By Leroy Douresseaux
July 23, 2012 - 17:05
|Bakuman Volume 12 cover image is courtesy of barnesandnoble.com|
Rated “T” for “Teen”
Akito Takagi and Moritaka Mashiro meet in high school. Takagi is an aspiring writer. Mashiro likes to draw. Takagi begs Mashiro to join him in creating a manga. They become the manga-creating known as “Muto Ashirogi.” They eventually get their own manga published in the magazine, Weekly Shonen Jump. After having two series cancelled, however, do these young men have what it takes to make it in the manga-publishing world?

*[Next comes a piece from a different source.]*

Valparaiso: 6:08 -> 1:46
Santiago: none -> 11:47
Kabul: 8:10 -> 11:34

As Bakuman, Vol. 12 (entitled Artist and Manga Artist) opens, we learn the origins of Aiko Iwase’s intense feelings for Takagi. Meanwhile, Muto Ashirogi’s new series, Perfect Crime Party (PCP) grows in popularity. Now, PCP takes its first steps in becoming a media franchise, but will it ever become an anime series? Meanwhile, one of Takagi and Mashiro’s assistants, Shun Shiratori, makes moves to get his own series. How can Takagi help, especially when Shun’s well-to-do, highly-respectable family objects to him being involved in a lowbrow art form like manga?

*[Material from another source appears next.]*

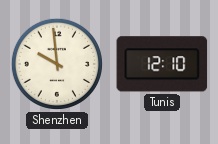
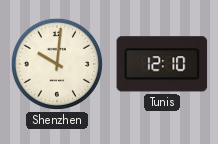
Shenzhen: 9:59 -> 10:01
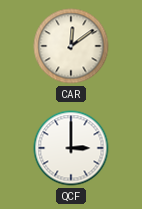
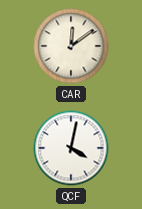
QCF: 3:00 -> 4:02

THE LOWDOWN: With each volume, the Bakuman (stylized as Bakuman。) manga gets better. As I’ve said before, it is my second favorite ongoing manga, after Naruto.
Bakuman offers a fictionalized and idealized account of what it takes to produce manga for a major Japanese publisher. This 12th volume offers the opportunity to begin at the proverbial “ground floor” as readers can follow Shun Shiratori’s odyssey. Not only does he create his own manga series, but he must also battle his family. The conflict between him and his family, especially his mother, and the aftermath of that conflict is a compelling tale of the obstacles a budding young comic book creator faces.
POSSIBLE AUDIENCE: Readers looking for top notch shonen will want Bakuman.